En efecto, tomó esencias fundamentales de la tradición, aquellas que consideran las características del clima y terminan convirtiéndose en rasgos identitarios. En Cuba, aprendimos a tener en cuenta el movimiento de la brisa y la protección de la sombra frente a los embates del sol. En los 50 del pasado siglo, la incorporación del aire acondicionado y la imitación acrítica llevaron a desplazar la sabrosura de los aires libres por el atrincheramiento en bares herméticos. Los tomadores consuetudinarios, a veces solitarios, se acodaban a las barras. Se privaban del disfrute de la conversación y de la contemplación del movimiento de la ciudad.
Alérgica al ornamento gratuito, Clarita optó por la funcionalidad de un mobiliario y la selección de materiales adecuados al ámbito circundante, todo lo cual favorecía el buen uso de los pequeños espacios.

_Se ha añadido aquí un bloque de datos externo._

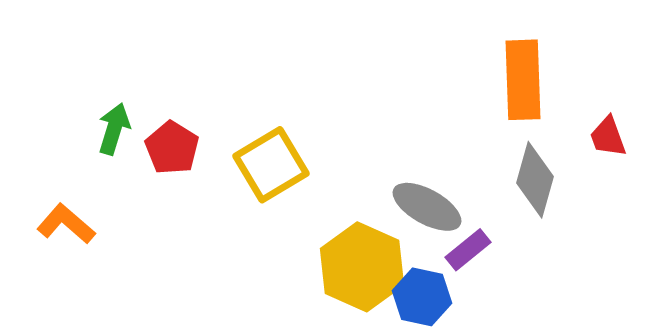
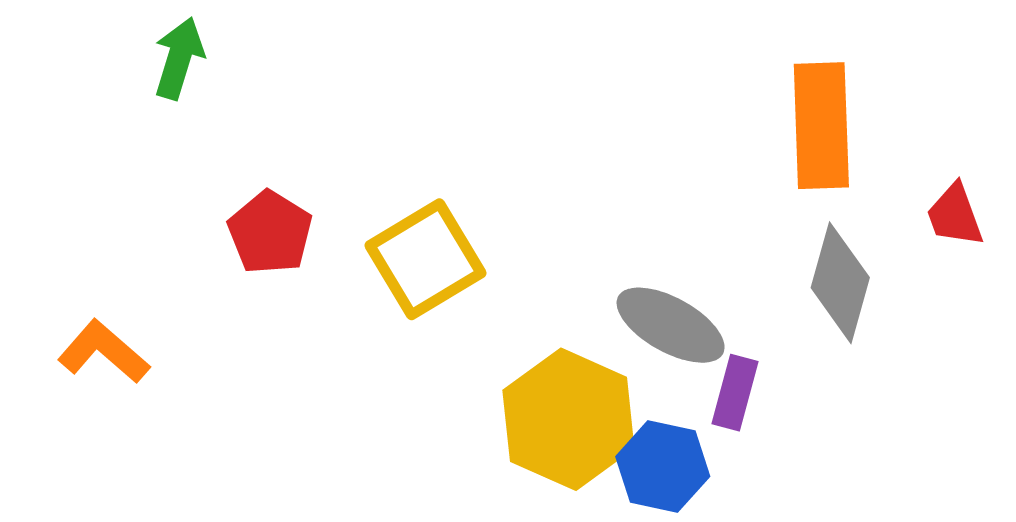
green arrow: (114, 129) -> (179, 58), moved
purple rectangle: (468, 250) -> (735, 393), turned -36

Esta reflexión es de extrema actualidad en el proceso de actualización del modelo económico. Se proyecta hacia la exportación y hacia la producción de bienes para el mercado interno con alto valor agregado. Ofrece una vía efectiva para identificarnos en el exterior, con los embalajes, el etiquetado y la presentación y para acentuar la singularidad de nuestras propuestas. Somos un pequeño país que no dispone de redes de maquiladoras dispersas por el mundo. Lo nuestro tiene que competir en virtud de su calidad. Para satisfacer progresivamente las necesidades de nuestro pueblo, el respeto por la calidad es un principio de alcances políticos y económicos. Nuestras shoppings han introducido paradigmas en valores y modos de vida. Lo bueno viene de «afuera». El buen diseño, atemperado a las necesidades del cubano, contribuye a reconocer en la práctica concreta, que lo mejor puede hacerse aquí sin caer por ello en estrechos proteccionismos.

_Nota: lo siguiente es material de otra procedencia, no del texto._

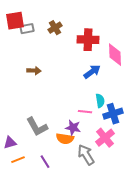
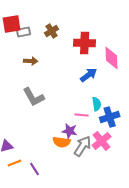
brown arrow: (34, 71) -> (31, 61), moved
gray L-shape: (37, 127) -> (34, 97), moved
gray arrow: (86, 155) -> (83, 146), moved, turned 65
purple line: (45, 162) -> (35, 169), moved

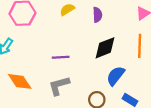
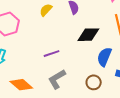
black diamond: (105, 48) -> (88, 35), turned 35

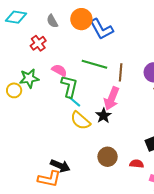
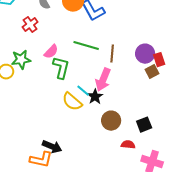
pink semicircle: (59, 70) -> (51, 52), turned 105
cyan line: (74, 101) -> (83, 91), moved
brown circle: (108, 157) -> (111, 121), moved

De la cultura cubana bien asimilada procede un importante legado. A través de la historia, en el pensamiento, en el arte y en las costumbres, supimos aprender de aquí y de allá para ajustarlo a las demandas de nuestra realidad. Viajeros del siglo XIX observaron detalles reveladores de esa singularidad. Las mujeres prescindían del tocado, tenían un modo propio de andar y los altos ventanales de las casas permanecían abiertos a la calle. El sello de la Isla aparecía, según los medios disponibles, en todas las clases de la sociedad, aun entre los privilegiados que frecuentaban las capitales del mundo. La sabrosura no se relaciona necesariamente con la sensualidad. Es un modo de disfrutar la vida y de regalarnos, a pesar del ajetreo cotidiano, el deleite íntimo de encontrarnos con nosotros, con lo que somos.
El urbanismo, la arquitectura y el diseño forman parte del aire que nos rodea. Edificados  por el hombre, contribuyen a modelar cultura e identidad. Influyen en la calidad de vida. La desidia y el abandono estimulan a los depredadores. Trabajé algunos años en las escuelas de arte de Cubanacán. Allí, en el breve espacio de un ladrillo, los pájaros hacían su nido con extrema delicadeza. Era el hogar para los recién nacidos, obra de perfecta artesanía, el sitio seguro donde tan bien habrían de estar. Obnubilado por ambiciones y vanidades, el bípedo pensante renuncia a veces al disfrute de lo hermoso en el detalle sencillo de lo cotidiano. Hecho a la medida de nuestras necesidades, el diseño merece, desde ahora mismo, una atención prioritaria.